Sie öffnete den Mund, um sie danach zu fragen, doch in diesem Moment stand Humboldt auf und klopfte den Staub von seiner Hose. »Mir ist gerade ein Gedanke gekommen, wie wir Oskar helfen können«, sagte er.
»Und wie?«
»Wir werden ein Zeichen senden.« Der Forscher lächelte grimmig. »Lasst uns ein Feuer machen. Eines, dessen Licht wie ein Leuchtturm in der Nacht scheint. In der Weite der Steppe müsste es über viele Kilometer zu sehen sein. Und wenn es Tag ist, können wir uns den Rauch zunutze machen. Was haltet ihr davon?«
»Und was ist mit den Dogon?«, fragte Charlotte. »Wenn Oskar unser Feuer sieht, dann können sie das auch.«
»Das Risiko müssen wir eingehen. Wir haben nur noch zwei Wasserflaschen und der Proviant ist an Bord der Pachacútec. Es ist ein Wettlauf mit der Zeit. Wenn wir keine Hilfe bekommen, werden wir nicht überleben.«
Charlotte nickte. »Worauf warten wir dann noch?«
23
Oskar schlug die Augen auf. Die Sonne war wie eine goldene Kugel hinter dem Horizont emporgestiegen. Ihre Strahlen überfluteten die Wüste mit warmem Licht und enthüllten eine Landschaft von karger Schönheit: einige Felsen, in deren Schatten Gräser und Büsche kauerten, weite Sandflächen und ein endloser Himmel, an dem fern im Westen noch die letzten Sterne funkelten.
Eine Zeit lang ließ er den Anblick auf sich wirken, dann bewegte er seinen Oberkörper in eine aufrechte Position.

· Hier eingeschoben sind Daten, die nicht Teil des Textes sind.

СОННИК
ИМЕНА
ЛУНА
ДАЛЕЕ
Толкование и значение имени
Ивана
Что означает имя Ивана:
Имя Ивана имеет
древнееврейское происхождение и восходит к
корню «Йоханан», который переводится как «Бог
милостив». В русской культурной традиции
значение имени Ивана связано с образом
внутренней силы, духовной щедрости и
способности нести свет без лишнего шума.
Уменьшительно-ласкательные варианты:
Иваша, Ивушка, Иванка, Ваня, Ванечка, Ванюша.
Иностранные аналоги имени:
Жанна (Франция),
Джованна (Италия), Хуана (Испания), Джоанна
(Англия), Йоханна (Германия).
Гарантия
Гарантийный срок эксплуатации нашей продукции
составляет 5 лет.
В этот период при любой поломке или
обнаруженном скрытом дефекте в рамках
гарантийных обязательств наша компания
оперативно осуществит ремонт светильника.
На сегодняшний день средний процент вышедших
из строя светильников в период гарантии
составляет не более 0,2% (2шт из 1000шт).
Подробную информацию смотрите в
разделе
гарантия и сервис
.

Der Sturm war vorüber. Nicht der geringste Windhauch war zu spüren. Seine Kleidung war klamm und schwer, seine Haut mit einer Schicht von Feuchtigkeit überzogen. Zitternd fing er an, seinen Körper abzutasten. Sein Kopf fühlte sich an, als wäre er mit Watte ausgepolstert. Langsam drehte er ihn von einer Seite zur anderen. So weit alles in Ordnung, sah man mal von ein paar Prellungen an der Hüfte und einer dicken Beule am Kopf ab.
Was war geschehen?
Er erinnerte sich, dass das Schiff von Sturm fortgerissen und gegen eine Felswand geprallt war. Dabei musste er wohl über Bord geschleudert worden sein. Er versuchte, die Bruchstücke seiner Erinnerung zu ordnen, aber das Nachdenken bereitete ihm Unbehagen. Also blieb er noch eine Weile sitzen und lauschte den Geräuschen der Savanne.

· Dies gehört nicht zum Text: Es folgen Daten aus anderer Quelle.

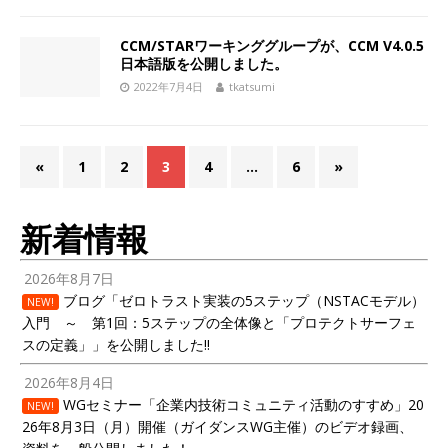
CCM/STARワーキンググループが、CCM V4.0.5
日本語版を公開しました。
2022年7月4日
tkatsumi
«
1
2
3
4
…
6
»
新着情報
2026年8月7日
ブログ「ゼロトラスト実装の5ステップ（NSTACモデル）
NEW!
入門 ～ 第1回：5ステップの全体像と「プロテクトサーフェ
スの定義」」を公開しました!!
2026年8月4日
WGセミナー「企業内技術コミュニティ活動のすすめ」20
NEW!
26年8月3日（月）開催（ガイダンスWG主催）のビデオ録画、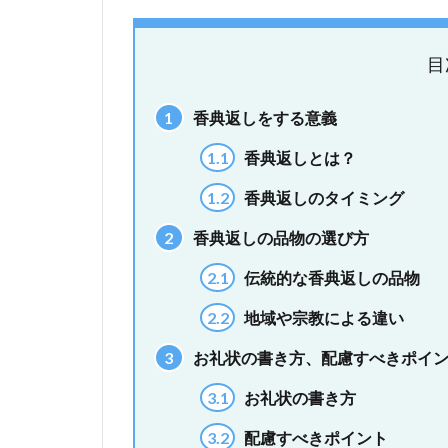
目
1
香典返しをする意義
1.1
香典返しとは？
1.2
香典返しのタイミング
2
香典返しの品物の選び方
2.1
伝統的な香典返しの品物
2.2
地域や宗教による違い
3
お礼状の書き方、配慮すべきポイ
3.1
お礼状の書き方
3.2
配慮すべきポイント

Von links war ein Surren zu hören, während hinter ihm ein heiseres Bellen erklang. Als es aussetzte, wurde es von dem Heulen einer Eule beantwortet. Irgendwo rechts von ihm raschelte etwas im Gebüsch. Nach und nach kehrten auch die Erinnerungen zurück.
Er drehte sich um. Hinter ihm ragte dunkel und bedrohlich die Flanke des Tafelbergs in die Höhe. Wie ein Vorhang zerschnitt er den Himmel und verschluckte das Licht. Von der Pachacútec fehlte jede Spur. Der Sturm hatte sie bestimmt auf Nimmerwiedersehen davongeweht. Unsicher stand er auf. Himmel, waren seine Beine wackelig! Er sah sich um. Wo sollte er nach seinen Freunden suchen? Vermutlich hatten sie irgendwo einen Unterschlupf gesucht und warteten auf seine Rückkehr. Der Tafelberg bot die einzige Orientierungshilfe. Mit ein wenig Kombinationsgabe konnte er die Richtung zurückverfolgen, aus der er gekommen war.